Records supplied below:

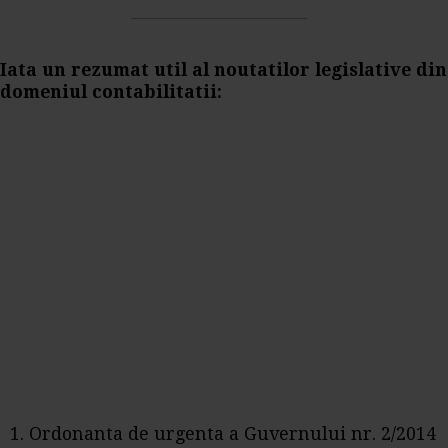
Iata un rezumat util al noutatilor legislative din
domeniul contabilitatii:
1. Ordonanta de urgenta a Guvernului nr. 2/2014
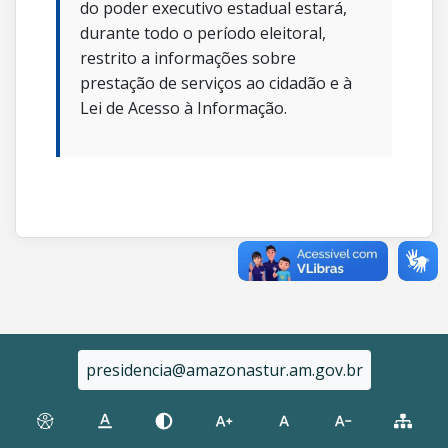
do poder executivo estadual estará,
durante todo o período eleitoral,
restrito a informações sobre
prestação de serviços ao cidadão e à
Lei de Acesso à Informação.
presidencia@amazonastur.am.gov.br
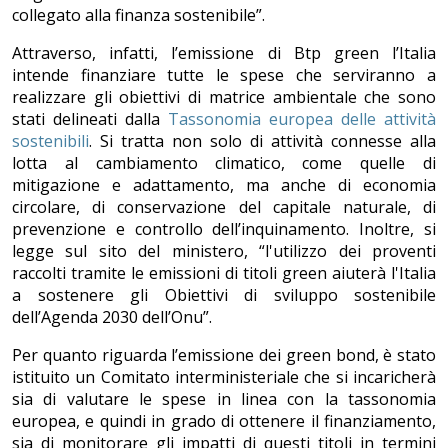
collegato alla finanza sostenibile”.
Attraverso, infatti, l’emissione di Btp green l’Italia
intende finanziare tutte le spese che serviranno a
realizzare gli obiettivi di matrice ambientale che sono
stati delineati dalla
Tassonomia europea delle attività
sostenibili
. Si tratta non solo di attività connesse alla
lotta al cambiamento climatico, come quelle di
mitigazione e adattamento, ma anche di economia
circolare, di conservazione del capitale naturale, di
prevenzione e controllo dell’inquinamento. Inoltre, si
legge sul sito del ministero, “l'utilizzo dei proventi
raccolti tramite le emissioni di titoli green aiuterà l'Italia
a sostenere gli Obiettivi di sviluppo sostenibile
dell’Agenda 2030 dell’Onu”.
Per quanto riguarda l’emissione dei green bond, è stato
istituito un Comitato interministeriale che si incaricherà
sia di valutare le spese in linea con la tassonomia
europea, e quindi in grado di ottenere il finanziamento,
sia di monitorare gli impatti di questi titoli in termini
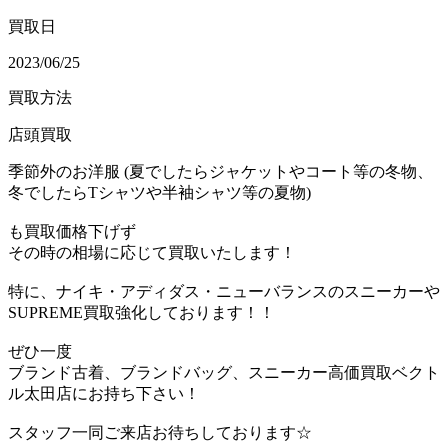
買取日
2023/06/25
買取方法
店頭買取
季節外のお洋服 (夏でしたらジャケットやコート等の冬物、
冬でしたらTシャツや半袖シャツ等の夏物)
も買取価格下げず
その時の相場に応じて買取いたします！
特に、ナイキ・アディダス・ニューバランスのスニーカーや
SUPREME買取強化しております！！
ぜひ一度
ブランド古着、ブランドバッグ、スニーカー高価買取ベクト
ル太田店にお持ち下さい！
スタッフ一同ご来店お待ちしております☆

End of Records supplied.

Task requirements: Where the line containing "Per quanto riguarda" appears in the data above, begin there and output every line through the last, exactly and without pictures.

Completed exercise:
Per quanto riguarda l’emissione dei green bond, è stato
istituito un Comitato interministeriale che si incaricherà
sia di valutare le spese in linea con la tassonomia
europea, e quindi in grado di ottenere il finanziamento,
sia di monitorare gli impatti di questi titoli in termini
買取日
2023/06/25
買取方法
店頭買取
季節外のお洋服 (夏でしたらジャケットやコート等の冬物、
冬でしたらTシャツや半袖シャツ等の夏物)
も買取価格下げず
その時の相場に応じて買取いたします！
特に、ナイキ・アディダス・ニューバランスのスニーカーや
SUPREME買取強化しております！！
ぜひ一度
ブランド古着、ブランドバッグ、スニーカー高価買取ベクト
ル太田店にお持ち下さい！
スタッフ一同ご来店お待ちしております☆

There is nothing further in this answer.